**Given data**:

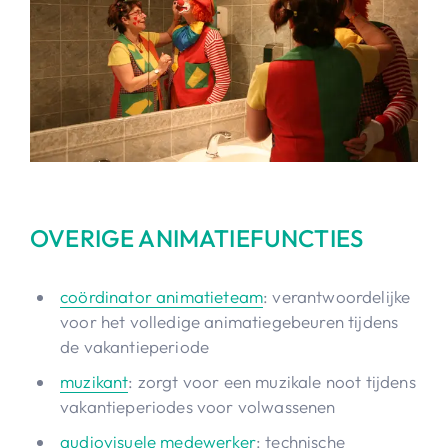
OVERIGE ANIMATIEFUNCTIES
coördinator animatieteam
: verantwoordelijke
voor het volledige animatiegebeuren tijdens
de vakantieperiode
muzikant
: zorgt voor een muzikale noot tijdens
vakantieperiodes voor volwassenen
audiovisuele medewerker
: technische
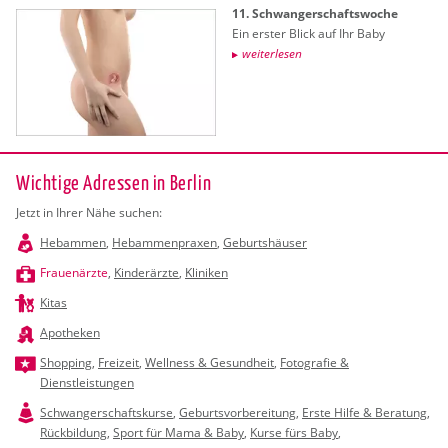
11. Schwan­ger­schafts­wo­che
Ein ers­ter Blick auf Ihr Baby
wei­ter­le­sen
Wichtige Adressen in Berlin
Jetzt in Ihrer Nähe suchen:
Hebammen
,
Hebammenpraxen
,
Geburtshäuser
Frauenärzte
,
Kinderärzte
,
Kliniken
Kitas
Apotheken
Shopping
,
Freizeit
,
Wellness & Gesundheit
,
Fotografie &
Dienstleistungen
Schwangerschaftskurse
,
Geburtsvorbereitung
,
Erste Hilfe & Beratung
,
Rückbildung
,
Sport für Mama & Baby
,
Kurse fürs Baby
,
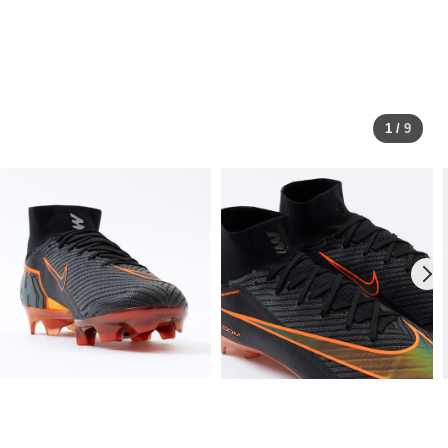
1
/
9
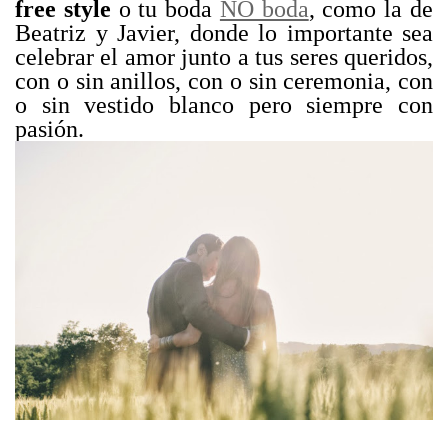
free style
o tu boda
NO boda
, como la de
Beatriz y Javier, donde lo importante sea
celebrar el amor junto a tus seres queridos,
con o sin anillos, con o sin ceremonia, con
o sin vestido blanco pero siempre con
pasión.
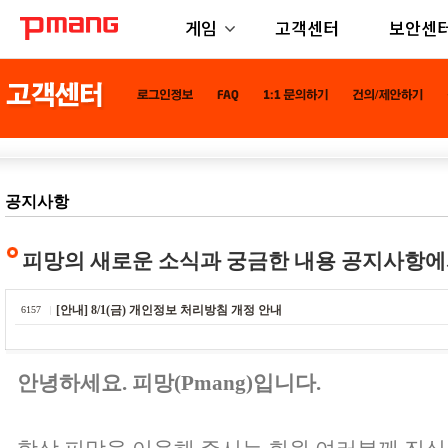
게임
고객센터
보안센
공지사항
피망의 새로운 소식과 궁금한 내용 공지사항에
[안내] 8/1(금) 개인정보 처리방침 개정 안내
6157
안녕하세요. 피망(Pmang)입니다.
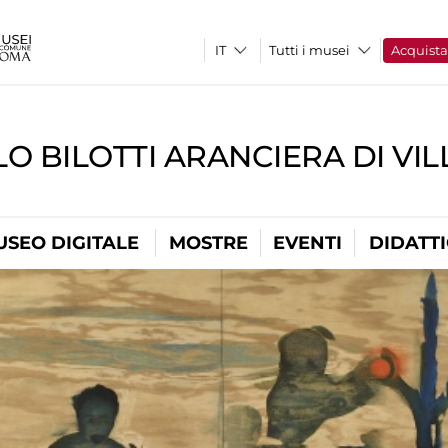
Tutti i musei
Acquist
O BILOTTI ARANCIERA DI VI
USEO DIGITALE
MOSTRE
EVENTI
DIDATT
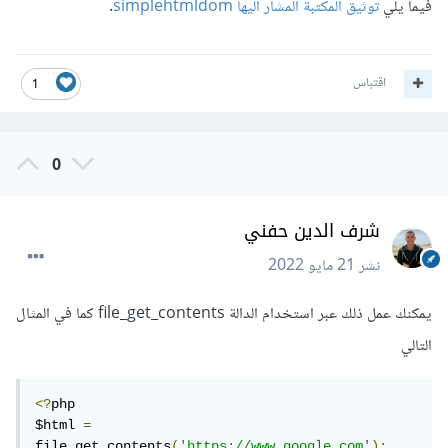
فيما يلي
توثيق المكتبة المشار اليها simplehtmldom
.
اقتباس
1
0
شرف الدين حفني
نشر
21 مايو 2022
يمكنك عمل ذلك عبر استخدام الدالة file_get_contents كما في المثال
التالي
<?
php

$html 
=
file_get_contents
(
'https://www.google.com'
);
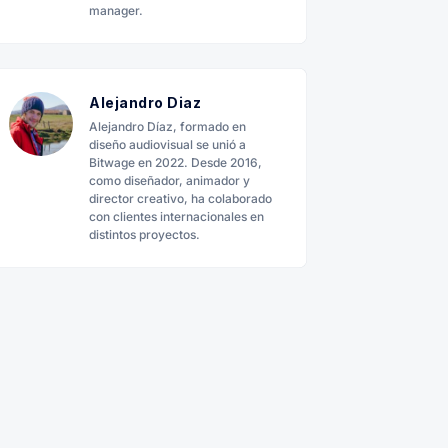
manager.
Alejandro Diaz
Alejandro Díaz, formado en
diseño audiovisual se unió a
Bitwage en 2022. Desde 2016,
como diseñador, animador y
director creativo, ha colaborado
con clientes internacionales en
distintos proyectos.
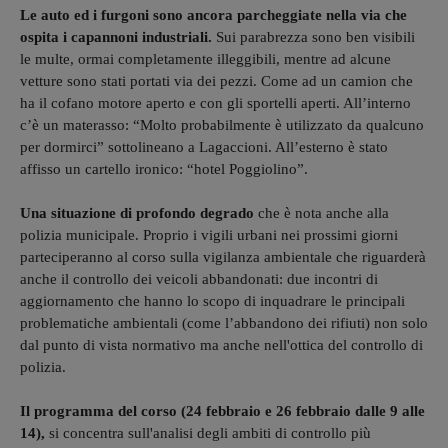
Le auto ed i furgoni sono ancora parcheggiate nella via che
ospita i capannoni industriali.
Sui parabrezza sono ben visibili
le multe, ormai completamente illeggibili, mentre ad alcune
vetture sono stati portati via dei pezzi. Come ad un camion che
ha il cofano motore aperto e con gli sportelli aperti. All’interno
c’è un materasso: “Molto probabilmente è utilizzato da qualcuno
per dormirci” sottolineano a Lagaccioni. All’esterno è stato
affisso un cartello ironico: “hotel Poggiolino”.
Una situazione di profondo degrado
che è nota anche alla
polizia municipale. Proprio i vigili urbani nei prossimi giorni
parteciperanno al corso sulla vigilanza ambientale che riguarderà
anche il controllo dei veicoli abbandonati: due incontri di
aggiornamento che hanno lo scopo di inquadrare le principali
problematiche ambientali (come l’abbandono dei rifiuti) non solo
dal punto di vista normativo ma anche nell'ottica del controllo di
polizia.
Il programma del corso (24 febbraio e 26 febbraio dalle 9 alle
14),
si concentra sull'analisi degli ambiti di controllo più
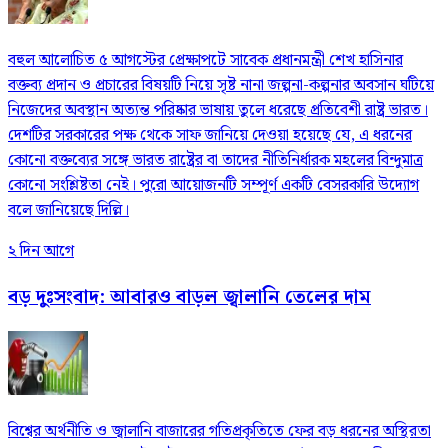
বহুল আলোচিত ৫ আগস্টের প্রেক্ষাপটে সাবেক প্রধানমন্ত্রী শেখ হাসিনার
বক্তব্য প্রদান ও প্রচারের বিষয়টি নিয়ে সৃষ্ট নানা জল্পনা-কল্পনার অবসান ঘটিয়ে
নিজেদের অবস্থান অত্যন্ত পরিষ্কার ভাষায় তুলে ধরেছে প্রতিবেশী রাষ্ট্র ভারত।
দেশটির সরকারের পক্ষ থেকে সাফ জানিয়ে দেওয়া হয়েছে যে, এ ধরনের
কোনো বক্তব্যের সঙ্গে ভারত রাষ্ট্রের বা তাদের নীতিনির্ধারক মহলের বিন্দুমাত্র
কোনো সংশ্লিষ্টতা নেই। পুরো আয়োজনটি সম্পূর্ণ একটি বেসরকারি উদ্যোগ
বলে জানিয়েছে দিল্লি।
২ দিন আগে
বড় দুঃসংবাদ: আবারও বাড়ল জ্বালানি তেলের দাম
বিশ্বের অর্থনীতি ও জ্বালানি বাজারের গতিপ্রকৃতিতে ফের বড় ধরনের অস্থিরতা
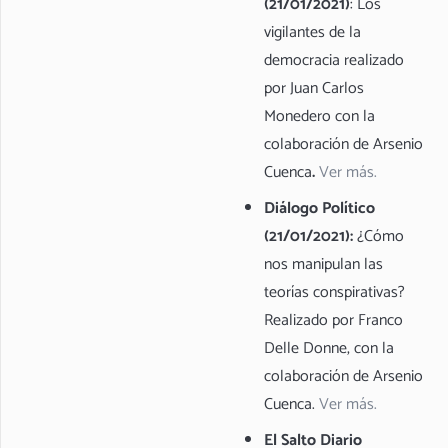
(21/01/2021)
: Los
vigilantes de la
democracia realizado
por Juan Carlos
Monedero con la
colaboración de Arsenio
Cuenca
.
Ver más.
Diálogo Político
(21/01/2021):
¿Cómo
nos manipulan las
teorías conspirativas?
Realizado por Franco
Delle Donne, con la
colaboración de Arsenio
Cuenca.
Ver más.
El Salto Diario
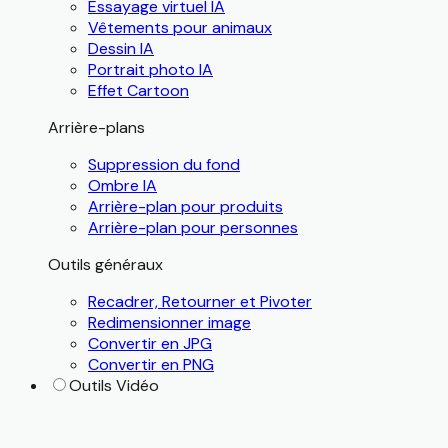
Essayage virtuel IA
Vêtements pour animaux
Dessin IA
Portrait photo IA
Effet Cartoon
Arrière-plans
Suppression du fond
Ombre IA
Arrière-plan pour produits
Arrière-plan pour personnes
Outils généraux
Recadrer, Retourner et Pivoter
Redimensionner image
Convertir en JPG
Convertir en PNG
Outils Vidéo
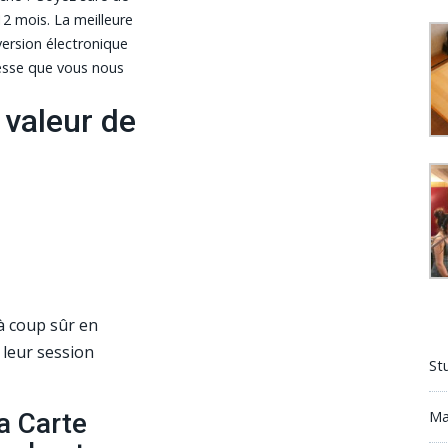
12 mois.
La meilleure
ersion électronique
resse que vous nous
valeur de
 à coup sûr en
e leur session
St
Ma
a Carte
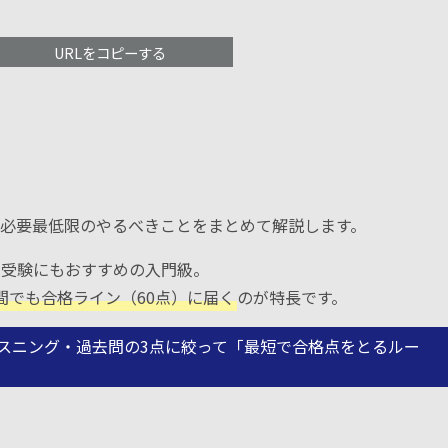
URLをコピーする
」
と必要最低限のやるべきことをまとめて解説します。
の受験にもおすすめの入門級。
間でも合格ライン（60点）に届く
のが特長です。
スニング・過去問の3点に絞って「最短で合格点をとるルー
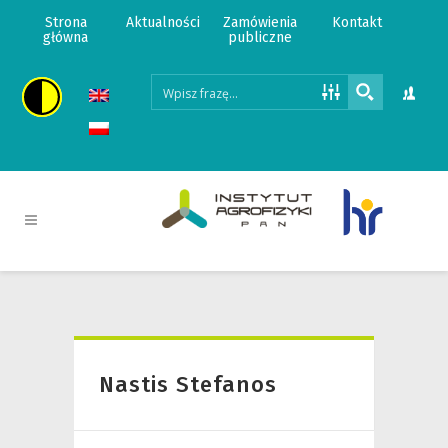
Strona
Aktualności
Zamówienia
Kontakt
główna
publiczne
Nastis Stefanos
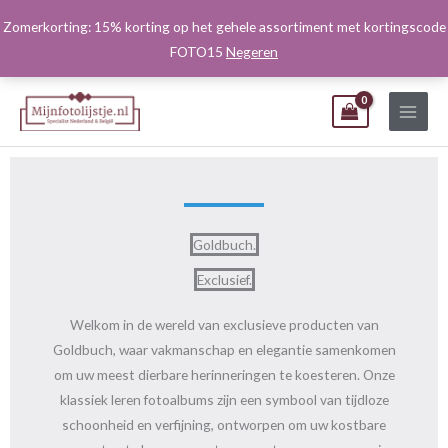
Ga
Zomerkorting: 15% korting op het gehele assortiment met kortingscode
naar
FOTO15
Negeren
de
inhoud
Goldbuch.
Exclusief.
Welkom in de wereld van exclusieve producten van
Goldbuch, waar vakmanschap en elegantie samenkomen
om uw meest dierbare herinneringen te koesteren. Onze
klassiek leren fotoalbums zijn een symbool van tijdloze
schoonheid en verfijning, ontworpen om uw kostbare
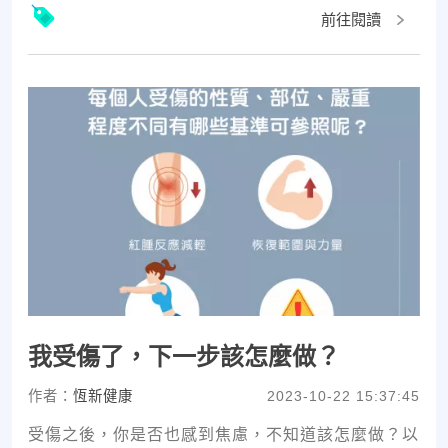
前往閱讀
我受傷了，下一步該怎麼做？
作者：
恆新健康
2023-10-22 15:37:45
受傷之後，你是否也感到焦慮，不知道該怎麼做？以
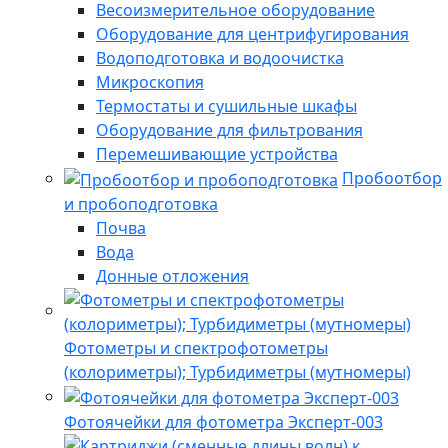
Весоизмерительное оборудование
Оборудование для центрифугирования
Водоподготовка и водоочистка
Микроскопия
Термостаты и сушильные шкафы
Оборудование для фильтрования
Перемешивающие устройства
Пробоотбор
и пробоподготовка
Почва
Вода
Донные отложения
Фотометры и спектрофотометры
(колориметры); Турбидиметры (мутномеры)
Фотоячейки для фотометра Эксперт-003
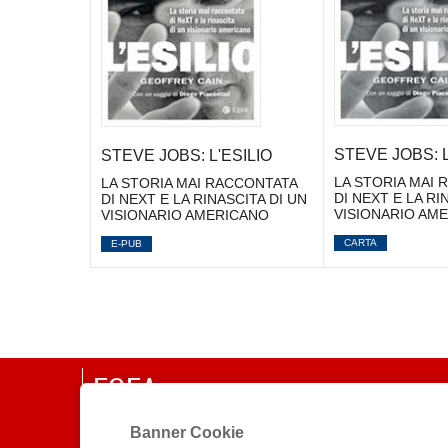
STEVE JOBS: L
STEVE JOBS: L'ESILIO
LA STORIA MAI 
LA STORIA MAI RACCONTATA
DI NEXT E LA RI
DI NEXT E LA RINASCITA DI UN
VISIONARIO AM
VISIONARIO AMERICANO
CARTA
E-PUB
EGEA
Banner Cookie
CHI SIAMO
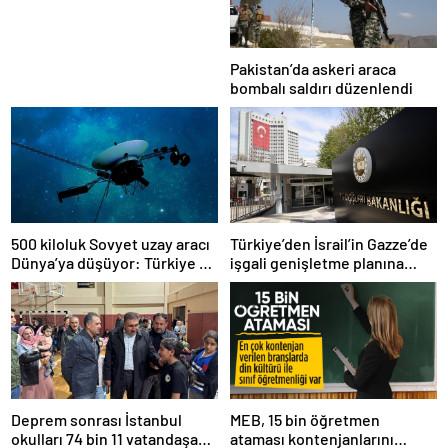
Pakistan’da askeri araca
bombalı saldırı düzenlendi
500 kiloluk Sovyet uzay aracı
Türkiye’den İsrail’in Gazze’de
Dünya’ya düşüyor: Türkiye de
işgali genişletme planına
risk altında
tepki
Deprem sonrası İstanbul
MEB, 15 bin öğretmen
okulları 74 bin 11 vatandaşa
ataması kontenjanlarını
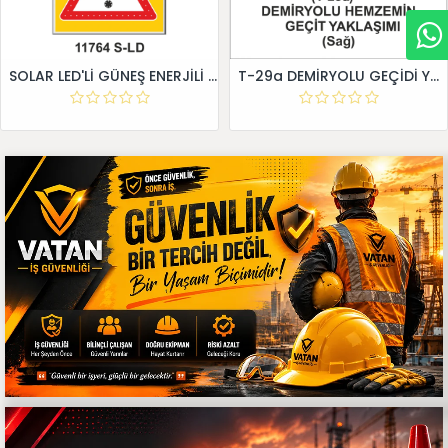
SOLAR LED'Lİ GÜNEŞ ENERJİLİ LEVHA
T-29a DEMİRYOLU GEÇİDİ YAKLAŞIM LEVHALARI (Sağ)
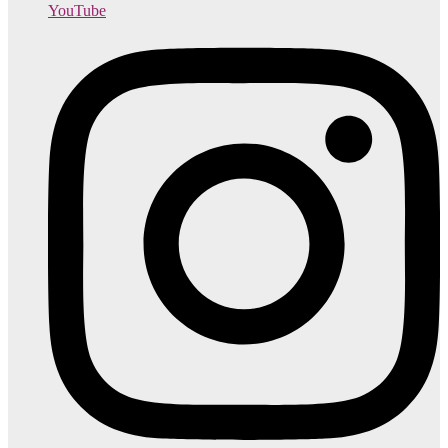
YouTube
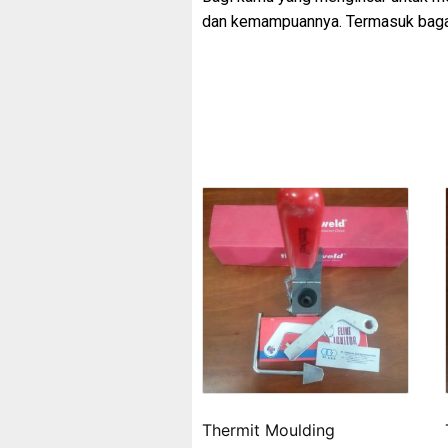
dan kemampuannya. Termasuk bagai
Thermit Moulding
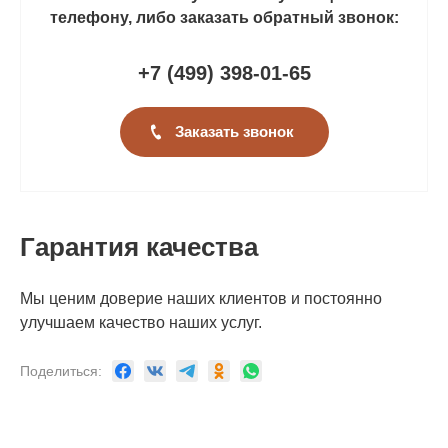
телефону, либо заказать обратный звонок:
+7 (499
)
398-01-65
Заказать звонок
Гарантия качества
Мы ценим доверие наших клиентов и постоянно
улучшаем качество наших услуг.
Поделиться:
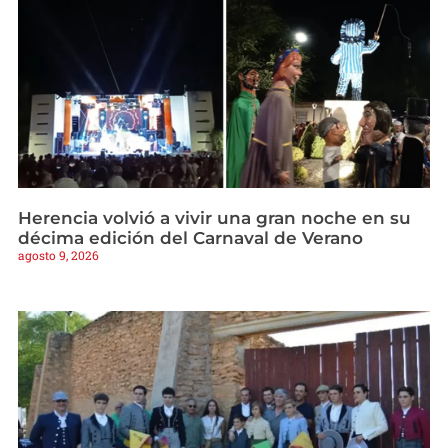
Herencia volvió a vivir una gran noche en su
décima edición del Carnaval de Verano
agosto 9, 2026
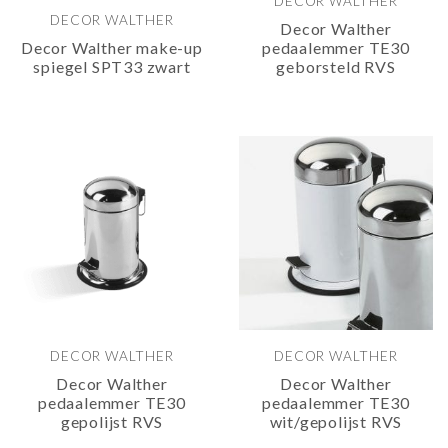
DECOR WALTHER
DECOR WALTHER
Decor Walther
Decor Walther make-up
pedaalemmer TE30
spiegel SPT33 zwart
geborsteld RVS
DECOR WALTHER
DECOR WALTHER
Decor Walther
Decor Walther
pedaalemmer TE30
pedaalemmer TE30
gepolijst RVS
wit/gepolijst RVS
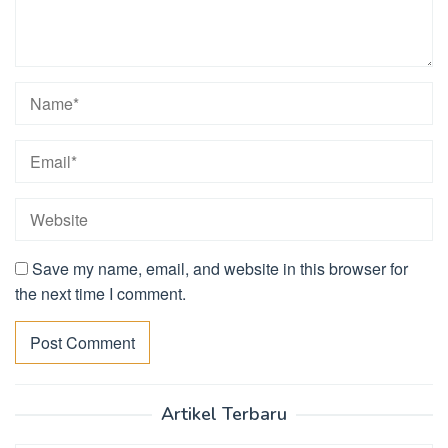
Save my name, email, and website in this browser for
the next time I comment.
Artikel Terbaru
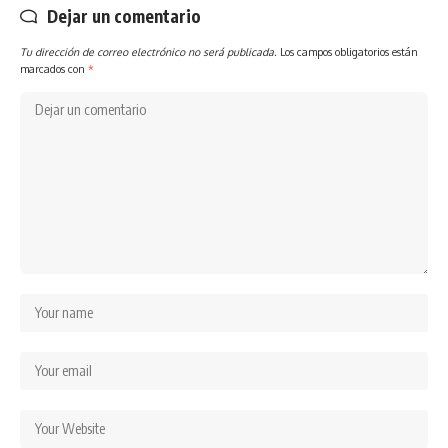
Dejar un comentario
Tu dirección de correo electrónico no será publicada.
Los campos obligatorios están
marcados con
*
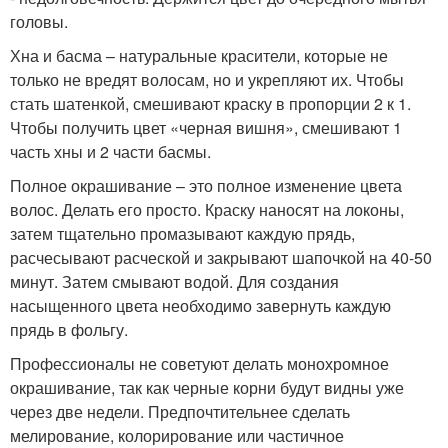
головы.
Хна и басма – натуральные красители, которые не
только не вредят волосам, но и укрепляют их. Чтобы
стать шатенкой, смешивают краску в пропорции 2 к 1.
Чтобы получить цвет «черная вишня», смешивают 1
часть хны и 2 части басмы.
Полное окрашивание – это полное изменение цвета
волос. Делать его просто. Краску наносят на локоны,
затем тщательно промазывают каждую прядь,
расчесывают расческой и закрывают шапочкой на 40-50
минут. Затем смывают водой. Для создания
насыщенного цвета необходимо завернуть каждую
прядь в фольгу.
Профессионалы не советуют делать монохромное
окрашивание, так как черные корни будут видны уже
через две недели. Предпочтительнее сделать
мелирование, колорирование или частичное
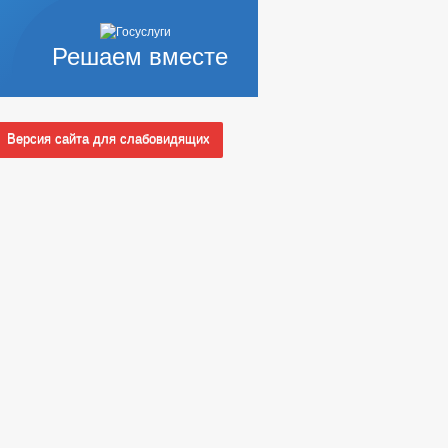
Решаем вместе
Версия сайта для слабовидящих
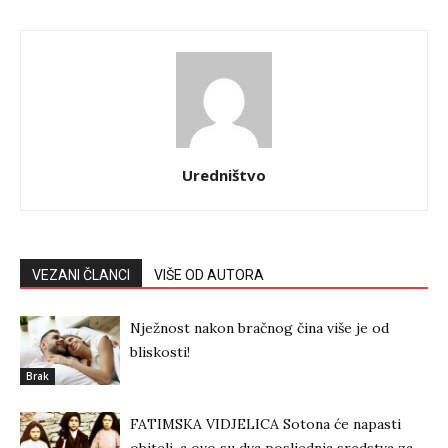
Uredništvo
VEZANI ČLANCI
VIŠE OD AUTORA
Nježnost nakon bračnog čina više je od
bliskosti!
Brak
FATIMSKA VIDJELICA Sotona će napasti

**Task requirements**: Look back at the entries above and repeat, unchanged, every line from the line holding "utilizzato da qualcuno" through the line holding "che è nota anche alla".

**Exercise output**:
c’è un materasso: “Molto probabilmente è utilizzato da qualcuno
per dormirci” sottolineano a Lagaccioni. All’esterno è stato
affisso un cartello ironico: “hotel Poggiolino”.
Una situazione di profondo degrado
che è nota anche alla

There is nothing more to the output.